The Boston Globe, New York Times, Washington Post, and Los Angeles Times, editorializing on the death of Pol Pot on April 17, 1998, were uniformly indignant over his crimes and regretful at his escape from justice, but all avoided mentioning the long U.S. support of the criminal—as well as the U.S. contribution to the first phase of a “Decade of Genocide.”92 The Washington Post blacked out the inconvenient fifteen-year period of support of Pol Pot with this summary: “After the nightmare of Khmer Rouge rule and genocide, the United States and its allies pumped millions of dollars into Cambodia to help rebuild and to hold elections.”93

It is enlightening to compare the media’s treatment of Pol Pot and Indonesian leader Suharto, who was also in the news in 1998, as Indonesia suffered a financial crisis that—along with popular resistance to the dictatorship—eventually led to his ouster. Pol Pot was described in the editorials and news columns of April 1998 as “crazed,” a “killer,” “war criminal,” “mass murderer,” “blood-soaked,” and as having engineered a “reign of terror” and “genocide.” But in 1998 and 1999, and in earlier years as well, while Suharto was occasionally referred to as a “dictator” and running an “authoritarian” regime, he was never a “killer” or “mass murderer” or one responsible for “genocide.” The terminological double standard is maintained reliably throughout the mainstream media.94

Less obvious but equally interesting is the difference in willingness to identify the responsible parties for the killings of Pol Pot and Suharto. In the case of Pol Pot, there is no uncertainty or complexity: editorials and news articles uniformly make him and the Khmer Rouge leadership clearly and unambiguously responsible for all deaths in Cambodia during the period 1975–78. He was the “man who slaughtered two million” (USA Today), “the executioner” (Boston Globe) who “presided over the deaths” of his victims (Washington Post), “the man who drove Cambodia to ruin” (New York Times).

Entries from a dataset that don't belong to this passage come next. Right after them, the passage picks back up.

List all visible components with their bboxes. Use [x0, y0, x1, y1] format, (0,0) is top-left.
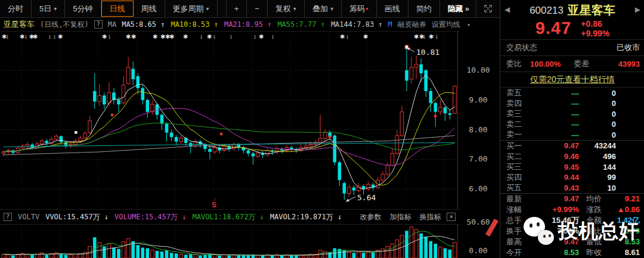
- stat-label: 均价: [579, 194, 614, 204]
- stat-row: 换手7.03%量比0.79: [500, 226, 644, 237]
- price-tick-label: 8.00: [459, 125, 497, 134]
- period-tab-日线[interactable]: 日线: [101, 1, 134, 17]
- period-tab-5日[interactable]: 5日▾: [32, 0, 65, 17]
- toolbar-button-简约[interactable]: 简约: [408, 0, 439, 17]
- bid-row[interactable]: 买三9.45144: [500, 161, 644, 172]
- ask-row[interactable]: 卖五—0: [500, 88, 644, 98]
- ask-volume: 0: [579, 110, 616, 119]
- event-marker-icon: ↕: [53, 33, 56, 41]
- ask-row[interactable]: 卖一—0: [500, 129, 644, 140]
- margin-trading-link[interactable]: 融资融券: [398, 20, 426, 30]
- period-tab-更多周期[interactable]: 更多周期▾: [165, 0, 218, 17]
- toolbar-button-隐藏[interactable]: 隐藏»: [439, 0, 476, 17]
- toolbar: 分时5日▾5分钟日线周线更多周期▾ +−复权▾叠加▾筹码●画线简约隐藏»: [0, 0, 500, 18]
- next-stock-icon[interactable]: ▶: [635, 5, 640, 14]
- bid-volume: 10: [579, 184, 616, 192]
- stat-value: 8.53: [614, 237, 640, 246]
- bid-volume: 99: [579, 173, 616, 182]
- price-tick-label: 10.00: [459, 66, 497, 74]
- ask-row[interactable]: 卖三—0: [500, 108, 644, 119]
- stat-row: 总手15.46万金额1.42亿: [500, 215, 644, 226]
- price-change: +0.86: [581, 19, 609, 29]
- tab-label: 5日: [39, 4, 51, 14]
- tab-label: 周线: [141, 4, 157, 14]
- ask-label: 卖五: [506, 88, 534, 98]
- ask-order-list: 卖五—0卖四—0卖三—0卖二—0卖一—0: [500, 88, 644, 140]
- event-marker-icon: ✱: [429, 33, 434, 41]
- event-marker-icon: ✱: [58, 33, 63, 41]
- stock-name: 亚星客车: [568, 2, 615, 18]
- event-marker-icon: ↕: [230, 33, 233, 41]
- event-marker-icon: ✱: [33, 33, 38, 41]
- toolbar-button-expand[interactable]: [476, 0, 500, 17]
- ma-settings-button[interactable]: 设置均线 ▾: [432, 20, 470, 30]
- tab-label: 分时: [8, 4, 23, 14]
- button-label: 简约: [416, 4, 432, 14]
- toolbar-button-复权[interactable]: 复权▾: [267, 0, 304, 17]
- event-marker-icon: ↕: [200, 33, 203, 41]
- close-icon[interactable]: ×: [447, 213, 456, 221]
- ma-item: MA10:8.53 ↑: [171, 20, 218, 29]
- toolbar-button-+[interactable]: +: [226, 0, 247, 17]
- ma-truncated-label: M: [388, 20, 392, 29]
- stat-label: 最新: [506, 194, 540, 204]
- price-tick-label: 6.00: [459, 184, 497, 193]
- bid-row[interactable]: 买二9.46496: [500, 151, 644, 162]
- toolbar-button-筹码[interactable]: 筹码●: [341, 0, 376, 17]
- stat-label: 今开: [506, 247, 540, 258]
- quote-header: ◀ ▶ 600213 亚星客车 9.47 +0.86 +9.99%: [500, 0, 644, 40]
- indicator-link-换指标[interactable]: 换指标: [419, 212, 441, 222]
- event-marker-icon: ✱: [126, 33, 131, 41]
- period-tab-5分钟[interactable]: 5分钟: [65, 0, 101, 17]
- stat-row: 涨幅+9.99%涨跌▲0.86: [500, 204, 644, 215]
- chart-title: 亚星客车: [4, 19, 35, 30]
- volume-indicator-name: VOLTV: [18, 213, 39, 221]
- event-marker-icon: ✱: [259, 33, 264, 41]
- bid-row[interactable]: 买一9.4743244: [500, 141, 644, 151]
- vol-item: VOLUME:15.457万 ↓: [114, 212, 186, 222]
- volume-value-list: VVOL:15.457万 ↓VOLUME:15.457万 ↓MAVOL1:18.…: [45, 212, 342, 222]
- level2-promo-link[interactable]: 仅需20元查看十档行情: [530, 74, 615, 85]
- stat-label: 金额: [579, 215, 614, 226]
- bid-label: 买三: [506, 161, 534, 172]
- event-marker-icon: ↕: [6, 33, 9, 41]
- price-tick-label: 7.00: [459, 154, 497, 163]
- ask-row[interactable]: 卖二—0: [500, 119, 644, 130]
- chevron-down-icon: ▾: [293, 5, 296, 12]
- ma-settings-label: 设置均线: [432, 20, 460, 29]
- help-icon[interactable]: ?: [94, 20, 103, 29]
- stat-value: 1.42亿: [614, 215, 640, 226]
- toolbar-button-group: +−复权▾叠加▾筹码●画线简约隐藏»: [226, 0, 500, 17]
- button-label: 筹码: [349, 4, 365, 14]
- ask-price: —: [534, 130, 579, 139]
- stat-label: 最低: [579, 237, 614, 247]
- bid-row[interactable]: 买四9.4499: [500, 172, 644, 183]
- button-label: −: [255, 4, 259, 13]
- indicator-link-改参数[interactable]: 改参数: [360, 212, 381, 222]
- stat-label: 昨收: [579, 247, 614, 258]
- indicator-link-加指标[interactable]: 加指标: [389, 212, 411, 222]
- prev-stock-icon[interactable]: ◀: [504, 5, 510, 14]
- chevron-down-icon: ▾: [54, 5, 57, 12]
- stat-label: 涨跌: [579, 204, 614, 215]
- toolbar-button-−[interactable]: −: [246, 0, 267, 17]
- period-tab-周线[interactable]: 周线: [134, 0, 165, 17]
- button-label: 隐藏: [448, 4, 463, 14]
- help-icon[interactable]: ?: [4, 213, 12, 221]
- ask-price: —: [534, 99, 579, 108]
- bid-order-list: 买一9.4743244买二9.46496买三9.45144买四9.4499买五9…: [500, 140, 644, 193]
- ask-volume: 0: [579, 130, 616, 139]
- bid-row[interactable]: 买五9.4310: [500, 182, 644, 193]
- toolbar-button-画线[interactable]: 画线: [376, 0, 408, 17]
- bid-price: 9.43: [534, 184, 579, 192]
- chevrons-right-icon: »: [465, 4, 468, 13]
- stat-value: 8.61: [614, 248, 640, 257]
- bid-price: 9.44: [534, 173, 579, 182]
- stat-value: 8.53: [540, 248, 579, 257]
- event-marker-icon: ↕: [435, 33, 438, 41]
- toolbar-button-叠加[interactable]: 叠加▾: [304, 0, 341, 17]
- ask-row[interactable]: 卖四—0: [500, 98, 644, 109]
- stat-value: 9.47: [540, 194, 579, 203]
- trading-status-label: 交易状态: [506, 42, 537, 53]
- period-tab-分时[interactable]: 分时: [0, 0, 32, 17]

But in Suharto’s case, we move to an ambiguous responsibility, which means none at all: in the New York Times, for example, “a 1965 coup led to the massacres of hundreds of thousands of supposed communists” (editorial, Aug. 23, 1996), where we have no agent doing the killing; or “a wave of violence that took up to 500,000 lives and led Suharto to seize power from Sukarno in a military coup” (Seth Mydans, Aug. 7, 1996), where the massacre not only has no agent, but is falsely situated before the takeover of power by Suharto. In a later piece, Mydans states that “more than 500,000 Indonesians are estimated to have died in a purge of leftists in 1965, the year Mr. Suharto came to power” (April 8, 1997). Note the passive voice, never used in connection with Pol Pot, the word “purge” instead of “slaughter” or “massacre,” and the continued failure to identify the agent.

In the case of East Timor, also, the Times is uncertain about the source of the killing: “This is one of the world’s sadder places, where 100,000 to 200,000 people died from 1974 in a brutal civil war and the consequent invasion through combat, execution, disease and starvation . . .” (Steven Erlanger, Oct. 21, 1990). In addition to the lack of a clear agent, this sentence seriously misrepresents the facts—the civil war was short and left small numbers dead; and the invasion was not “consequent” to a brutal civil war, except in Indonesian propaganda.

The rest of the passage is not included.